In the south of Germany there lies Herzogenaurach, a town home to an interesting little piece of industrial history. Since the 1920s, this town has set the stage for one family’s drama. Not only did this drama divide a family, it has since polarised the whole town – with reports that would fit comfortably in a modern rendition of the feud between the Capulets and Montagues. One family, their business, and their town, completely divided in two and conveniently so right down the river in the middle. One small family shoe business divided, each remaining half to be in exceptional competition with the other. Each having their strengths, each striving to outdo, outperform, and outshine their sibling.
This is, of course, the story of Adi and Rudi Dassler, two very different brothers growing up and running a business during the Second World War. Two brothers who, due to the paranoia, misunderstanding, and likely the dividing influence only two wives who loathe each other can have over their husbands, ended up creating the competing shoe manufacturers Adidas and Puma. Whereas some might interpret this as a competitive success, the brothers divided might have ended up far less successful than had they continued together in the one family business. And so this is, in my opinion, a cautionary tale.

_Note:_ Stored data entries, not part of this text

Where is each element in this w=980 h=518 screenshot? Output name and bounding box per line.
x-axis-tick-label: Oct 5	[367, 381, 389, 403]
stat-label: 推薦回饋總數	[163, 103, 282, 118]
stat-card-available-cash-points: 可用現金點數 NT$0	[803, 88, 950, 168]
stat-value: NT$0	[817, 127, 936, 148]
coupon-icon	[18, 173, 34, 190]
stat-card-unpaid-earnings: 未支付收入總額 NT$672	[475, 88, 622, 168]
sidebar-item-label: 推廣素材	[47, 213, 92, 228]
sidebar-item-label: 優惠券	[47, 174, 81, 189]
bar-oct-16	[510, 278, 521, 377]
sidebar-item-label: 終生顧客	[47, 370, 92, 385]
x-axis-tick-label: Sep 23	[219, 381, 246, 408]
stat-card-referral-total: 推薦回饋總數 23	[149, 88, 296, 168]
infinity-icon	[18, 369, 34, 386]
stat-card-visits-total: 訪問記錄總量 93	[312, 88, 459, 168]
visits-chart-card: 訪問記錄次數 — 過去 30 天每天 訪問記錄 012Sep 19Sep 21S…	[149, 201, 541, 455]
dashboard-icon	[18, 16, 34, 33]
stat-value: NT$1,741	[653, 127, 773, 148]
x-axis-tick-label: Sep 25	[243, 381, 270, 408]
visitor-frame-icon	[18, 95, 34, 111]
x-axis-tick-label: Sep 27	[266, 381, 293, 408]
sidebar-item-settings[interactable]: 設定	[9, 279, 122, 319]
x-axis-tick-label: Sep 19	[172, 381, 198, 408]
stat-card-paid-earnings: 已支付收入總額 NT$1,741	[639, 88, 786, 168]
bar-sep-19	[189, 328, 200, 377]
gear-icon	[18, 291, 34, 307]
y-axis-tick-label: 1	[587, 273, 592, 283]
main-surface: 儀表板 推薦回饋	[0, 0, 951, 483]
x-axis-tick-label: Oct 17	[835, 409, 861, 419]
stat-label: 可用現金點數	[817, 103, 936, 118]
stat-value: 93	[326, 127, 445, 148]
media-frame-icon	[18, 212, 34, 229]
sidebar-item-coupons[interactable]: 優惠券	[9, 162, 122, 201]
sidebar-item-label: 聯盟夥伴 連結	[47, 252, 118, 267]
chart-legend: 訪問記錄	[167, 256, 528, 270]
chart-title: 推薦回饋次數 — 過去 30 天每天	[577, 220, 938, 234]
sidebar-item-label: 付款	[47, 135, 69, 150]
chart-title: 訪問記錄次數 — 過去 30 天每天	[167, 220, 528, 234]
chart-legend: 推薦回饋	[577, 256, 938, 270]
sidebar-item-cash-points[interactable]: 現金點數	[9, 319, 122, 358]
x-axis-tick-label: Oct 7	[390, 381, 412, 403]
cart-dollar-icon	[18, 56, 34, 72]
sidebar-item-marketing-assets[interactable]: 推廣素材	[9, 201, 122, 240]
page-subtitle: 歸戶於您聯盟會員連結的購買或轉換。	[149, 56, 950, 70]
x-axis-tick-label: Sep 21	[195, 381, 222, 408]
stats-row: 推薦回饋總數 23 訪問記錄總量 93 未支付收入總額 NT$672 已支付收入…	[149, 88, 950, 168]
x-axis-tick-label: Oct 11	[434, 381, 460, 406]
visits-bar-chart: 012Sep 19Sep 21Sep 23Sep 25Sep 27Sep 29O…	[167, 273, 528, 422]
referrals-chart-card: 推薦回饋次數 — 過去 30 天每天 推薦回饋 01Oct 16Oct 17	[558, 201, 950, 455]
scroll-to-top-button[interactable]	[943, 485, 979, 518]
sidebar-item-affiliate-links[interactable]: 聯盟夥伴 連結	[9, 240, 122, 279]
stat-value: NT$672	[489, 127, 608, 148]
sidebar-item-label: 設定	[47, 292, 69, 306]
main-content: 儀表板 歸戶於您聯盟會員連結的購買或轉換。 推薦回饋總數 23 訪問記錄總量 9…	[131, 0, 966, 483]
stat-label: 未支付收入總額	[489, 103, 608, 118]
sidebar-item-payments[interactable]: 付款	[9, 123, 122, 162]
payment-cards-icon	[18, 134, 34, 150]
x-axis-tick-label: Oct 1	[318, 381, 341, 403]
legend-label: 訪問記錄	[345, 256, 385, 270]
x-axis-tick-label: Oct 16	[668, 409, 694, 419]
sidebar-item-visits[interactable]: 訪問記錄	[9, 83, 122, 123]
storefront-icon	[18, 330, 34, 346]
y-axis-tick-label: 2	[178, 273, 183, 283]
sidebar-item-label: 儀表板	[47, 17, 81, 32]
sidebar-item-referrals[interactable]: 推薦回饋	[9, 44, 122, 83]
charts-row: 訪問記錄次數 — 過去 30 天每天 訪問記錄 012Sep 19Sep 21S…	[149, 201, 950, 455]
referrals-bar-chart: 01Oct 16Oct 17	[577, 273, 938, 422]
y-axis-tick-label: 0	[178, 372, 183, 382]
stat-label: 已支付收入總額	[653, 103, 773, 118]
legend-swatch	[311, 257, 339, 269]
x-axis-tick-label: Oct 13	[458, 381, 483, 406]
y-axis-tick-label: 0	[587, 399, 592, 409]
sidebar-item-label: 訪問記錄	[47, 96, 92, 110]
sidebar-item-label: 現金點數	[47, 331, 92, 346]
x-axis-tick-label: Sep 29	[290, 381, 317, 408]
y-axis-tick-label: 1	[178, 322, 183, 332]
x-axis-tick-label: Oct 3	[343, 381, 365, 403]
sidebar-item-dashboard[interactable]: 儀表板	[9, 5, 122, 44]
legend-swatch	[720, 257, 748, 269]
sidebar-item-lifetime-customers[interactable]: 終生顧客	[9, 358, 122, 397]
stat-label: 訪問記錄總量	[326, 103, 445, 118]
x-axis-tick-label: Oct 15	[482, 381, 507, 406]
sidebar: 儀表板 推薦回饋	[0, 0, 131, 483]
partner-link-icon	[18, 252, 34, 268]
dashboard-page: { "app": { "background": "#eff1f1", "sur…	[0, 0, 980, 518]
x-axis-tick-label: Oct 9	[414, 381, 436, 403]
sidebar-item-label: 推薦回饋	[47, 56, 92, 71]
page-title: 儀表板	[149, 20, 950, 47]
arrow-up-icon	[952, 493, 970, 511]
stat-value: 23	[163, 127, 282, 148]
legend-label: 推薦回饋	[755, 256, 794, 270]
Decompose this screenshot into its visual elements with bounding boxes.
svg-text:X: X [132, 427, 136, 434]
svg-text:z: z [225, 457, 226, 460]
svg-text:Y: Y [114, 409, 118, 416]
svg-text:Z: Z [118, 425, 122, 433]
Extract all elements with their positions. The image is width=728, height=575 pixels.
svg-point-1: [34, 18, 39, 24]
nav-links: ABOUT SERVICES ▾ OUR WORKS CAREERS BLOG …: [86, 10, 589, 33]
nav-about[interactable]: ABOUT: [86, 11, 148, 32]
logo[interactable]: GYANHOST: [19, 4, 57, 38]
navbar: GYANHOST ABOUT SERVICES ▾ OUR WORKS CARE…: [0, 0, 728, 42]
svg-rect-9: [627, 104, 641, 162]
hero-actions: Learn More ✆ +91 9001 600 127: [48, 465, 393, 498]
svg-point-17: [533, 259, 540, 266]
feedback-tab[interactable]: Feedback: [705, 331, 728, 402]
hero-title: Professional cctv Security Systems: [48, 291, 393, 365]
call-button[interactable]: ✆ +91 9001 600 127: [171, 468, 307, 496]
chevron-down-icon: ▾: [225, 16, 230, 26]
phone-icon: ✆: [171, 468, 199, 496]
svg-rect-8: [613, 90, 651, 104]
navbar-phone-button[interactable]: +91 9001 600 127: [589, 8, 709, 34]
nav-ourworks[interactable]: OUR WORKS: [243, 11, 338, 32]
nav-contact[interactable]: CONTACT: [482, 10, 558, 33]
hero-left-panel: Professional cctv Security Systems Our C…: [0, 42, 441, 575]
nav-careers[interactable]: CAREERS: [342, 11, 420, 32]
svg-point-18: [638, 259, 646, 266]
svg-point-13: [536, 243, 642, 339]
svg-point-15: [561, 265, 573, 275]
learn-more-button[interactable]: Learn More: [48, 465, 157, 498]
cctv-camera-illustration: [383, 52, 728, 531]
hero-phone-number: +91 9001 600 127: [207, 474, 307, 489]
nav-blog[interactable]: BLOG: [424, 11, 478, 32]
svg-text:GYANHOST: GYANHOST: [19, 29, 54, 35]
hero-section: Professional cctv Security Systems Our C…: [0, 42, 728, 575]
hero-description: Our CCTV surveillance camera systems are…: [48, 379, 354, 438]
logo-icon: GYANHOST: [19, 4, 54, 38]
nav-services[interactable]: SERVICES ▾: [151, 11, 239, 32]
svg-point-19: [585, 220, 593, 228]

The story of the Dasslers is the story of how one small misunderstanding caused monumental polarisation. One mere slip of the tongue, one misunderstanding, was followed by years of a bitter rivalry that divided Herzogenaurach along the lines of brand loyalty (be it who you worked for, your family worked for, or who your love interest was), with people taking note of your ‘side’ before choosing to talk to you, let alone allow you to enter their establishments or homes.
It is a tale of how easily the human condition can cause us to turn family and neighbours into the bogeymen – an evil unseen force, to which we must give some appearance in order to settle our own nerves and insecurities. Herzogenaurach is only one example, in a small city within one industry, that grew quite out of control within half a century. It is a situation that repeats itself throughout history on a lesser or greater scale, though no matter the scale, no-one involved is left unscathed.
Many countries experience political strife, polarity, aggression and spite, yet few come close to the near 50/50 political polarisation found in America at present. More than ever, Americans have moved away from political moderation, embracing a villainization of the Other, or in this case, a person with a differing opinion or perspective on any one or more issue.
Why divert this post right into politics when this blog clearly states, in its name and its mission statement, that it is about culture? Because politics is downstream from culture. If we accept this premise, then our political aggression and polarisation as a nation is only a symptom of some deeper toxicity. As long as we are afraid of differences in our culture, of being on ‘the wrong side of history’ or the simple peer pressure exerted on those deemed to have ‘the wrong opinion’, we will continue a futile battle between faux good vs. faux evil, where no-one is good, no-one is evil, and everyone suffers.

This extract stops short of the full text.